Posted 2011-01-24T23:11:22.910

Reputation: 326

1nit: Those are wild-card or glob expressions. Do you want them or regexes? (not that I have an answer for you) – Paused until further notice. – 2011-01-24T23:17:04.833

Very fine nit indeed. – Bribles – 2011-01-24T23:20:45.140

I realize now that most extensions I've seen that do pattern matching use wildcards. – Bribles – 2011-01-24T23:27:00.480

Could elaborate on which extensions do pattern matching with wildcards? - I haven't come across any. – palbakulich – 2011-02-11T23:10:23.030

Answers

5

I'm sorry, I haven't found an extension, but in linux you could raid google-chrome's cache for the images - if only from 1 site, clear your cache first then load the pages you want to get images from.

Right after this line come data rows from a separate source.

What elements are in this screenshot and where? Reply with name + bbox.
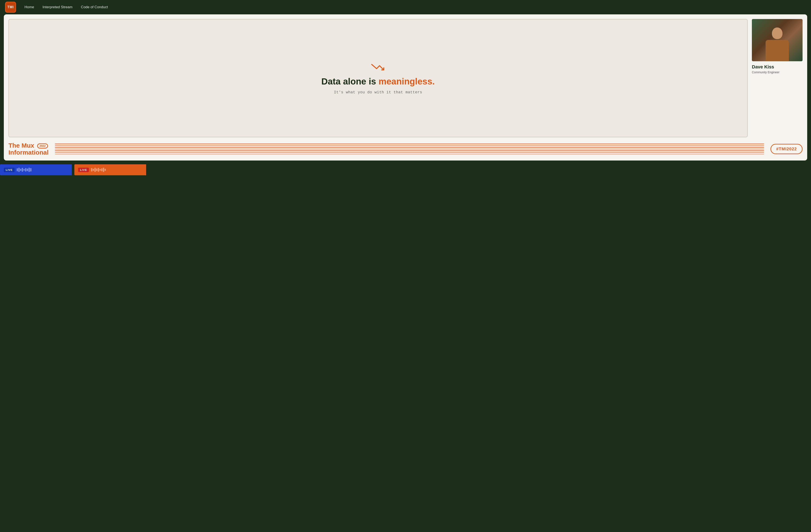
live-pill-blue: LIVE (4, 168, 15, 172)
wave-seg (24, 169, 25, 171)
wave-seg (105, 169, 106, 171)
live-bar-blue: LIVE (0, 164, 72, 175)
bottom-bars: LIVE LIVE (0, 164, 811, 175)
year-badge: 2022 (37, 143, 48, 149)
wave-seg (25, 168, 26, 171)
wave-seg (17, 168, 18, 171)
slide-container: Data alone is meaningless. It's what you… (9, 19, 748, 137)
speaker-video-placeholder (752, 19, 802, 61)
nav-item-code-of-conduct[interactable]: Code of Conduct (81, 5, 108, 9)
stream-layout: Data alone is meaningless. It's what you… (9, 19, 802, 137)
nav-item-interpreted-stream[interactable]: Interpreted Stream (43, 5, 73, 9)
slide-subtext: It's what you do with it that matters (334, 90, 422, 94)
nav-link-interpreted-stream[interactable]: Interpreted Stream (43, 5, 73, 9)
brand-line2: Informational (9, 149, 49, 156)
wave-seg (98, 168, 99, 172)
hashtag-badge: #TMI2022 (770, 144, 802, 154)
live-pill-orange: LIVE (78, 168, 89, 172)
deco-line-6 (55, 152, 764, 153)
speaker-video (752, 19, 802, 61)
nav-link-home[interactable]: Home (25, 5, 34, 9)
live-bar-orange: LIVE (74, 164, 146, 175)
bar-wave-blue (17, 168, 68, 172)
deco-line-1 (55, 143, 764, 144)
wave-seg (96, 169, 97, 171)
wave-seg (103, 168, 104, 172)
brand-logo: The Mux 2022 Informational (9, 142, 49, 156)
navbar: TMI Home Interpreted Stream Code of Cond… (0, 0, 811, 14)
footer-banner: The Mux 2022 Informational #TMI2022 (9, 142, 802, 156)
deco-line-3 (55, 147, 764, 148)
slide-headline: Data alone is meaningless. (321, 77, 435, 86)
wave-seg (101, 168, 103, 171)
wave-seg (100, 169, 101, 171)
wave-seg (20, 169, 21, 171)
wave-seg (30, 168, 31, 171)
headline-part1: Data alone is (321, 76, 379, 86)
logo[interactable]: TMI (5, 2, 16, 13)
speaker-title: Community Engineer (752, 71, 802, 74)
logo-text: TMI (7, 5, 14, 9)
nav-links: Home Interpreted Stream Code of Conduct (25, 5, 108, 9)
deco-line-7 (55, 154, 764, 154)
nav-link-code-of-conduct[interactable]: Code of Conduct (81, 5, 108, 9)
deco-line-2 (55, 145, 764, 146)
brand-line1: The Mux (9, 142, 34, 149)
person-body (766, 40, 789, 61)
speaker-panel: Dave Kiss Community Engineer (752, 19, 802, 74)
speaker-name: Dave Kiss (752, 64, 802, 70)
wave-seg (29, 168, 30, 172)
brand-name: The Mux 2022 Informational (9, 142, 49, 156)
lines-decoration (53, 143, 766, 154)
nav-item-home[interactable]: Home (25, 5, 34, 9)
person-figure (762, 28, 792, 61)
wave-seg (18, 168, 20, 172)
deco-line-5 (55, 150, 764, 151)
wave-seg (93, 169, 94, 171)
trend-down-icon (371, 62, 385, 73)
page-wrapper: Data alone is meaningless. It's what you… (4, 14, 807, 161)
headline-highlight: meaningless. (379, 76, 435, 86)
deco-line-4 (55, 149, 764, 149)
person-head (772, 28, 782, 39)
wave-seg (94, 168, 96, 172)
wave-seg (91, 168, 92, 171)
wave-seg (22, 168, 23, 172)
bar-wave-orange (91, 168, 142, 172)
wave-seg (27, 169, 28, 171)
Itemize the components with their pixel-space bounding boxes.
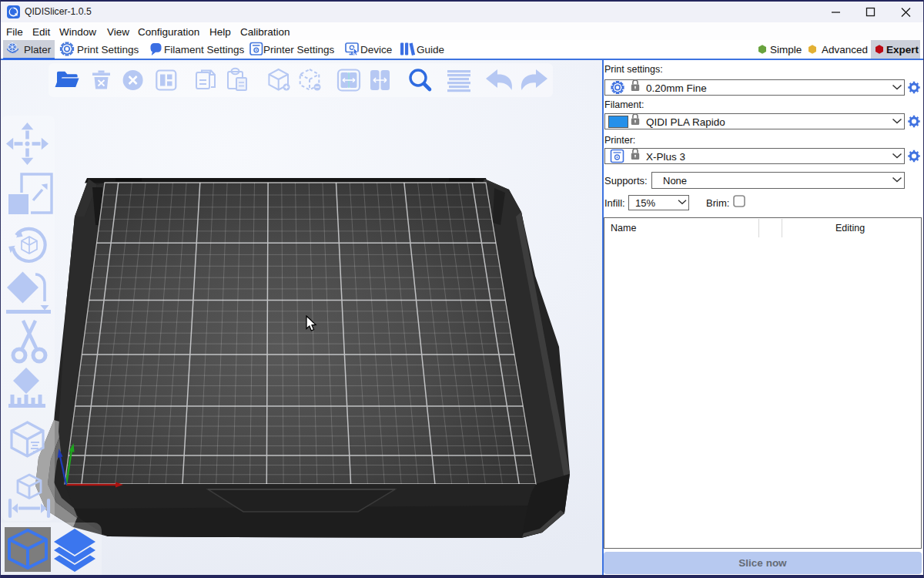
svg-text:0.20mm Fine: 0.20mm Fine <box>646 82 707 94</box>
svg-text:X-Plus 3: X-Plus 3 <box>646 151 685 163</box>
svg-text:QIDI PLA Rapido: QIDI PLA Rapido <box>646 116 725 128</box>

To find google's cache -- use your file manager (thunar / nautilus / whatever ) to navigate to /home/yourusername/.cache/google-chrome/Default/Cache (This is a hidden folder)

Now that you know where all those downloaded images and stuffs have gone lets see if we can get them out of there, and rename them with proper extensions (your gonna have to rename each one to something comprehensible) HERE Goes... -->

Example 1: to find JPEG files under /home/yourusername/.cache/google-chrome/Default/Cache

open a terminal... cd /home/yourusername/.cache/google-chrome/Default/Cache

 find -type f -print0 | xargs -0 file -i | grep -i JPEG | awk {'print $1'} | sed 's/^..//g' | sed 's/.$//g' > /tmp/FILESTOMOVE.txt

The command explained...

  1. find -type f = find files

  2. xarg -0 file -i = output the mime type

  3. grep -i JPEG = only show give me JPEG files

  4. awk {'print $1'} | sed 's/^..//g' | sed 's/.$//g' = tidy up file names

  5. > /tmp/FILESTOMOVE.txt = create a filelist for moving.

    Just change grep -i JPEG to PNG or GIF or FLASH etc --- the -i flag denotes case-insensitive (so you could just use grep -i jpeg / png / gif etc)

Now you have a list of files... I have a little command I use to move that list to somewhere.

#!/bin/bash

IFS=$'\n'
mkdir -p /home/yourusername/Downloads/saved_from_google_cache/
if [ -f /tmp/FILESTOMOVE.txt ];then
     cat /tmp/FILESTOMOVE.txt |
     while read newfile; 
     do
        mv $newfile /home/yourusername/Downloads/saved_from_google_cache/
    done
fi

Save it as move_google_cached in /usr/bin or /usr/sbin and chmod 755 move_google_cached

palbakulich

Posted 2011-01-24T23:11:22.910

Reputation: 545

1

I ended up creating a Perl script using HTTP::Proxy. It was pretty easy using the examples, but there is the hassle of changing your proxy settings every time you need to use it.

Bribles

Posted 2011-01-24T23:11:22.910

Reputation: 326

0

Not really what you asked for, but I think it bears mentioning. The best extension I have seen is actually for Firefox and it's called BatchDownload. It provides wildcards to generate download URLs (like curl) and will also allow you to do substring matching to all the links on a given page. I find it quite useful.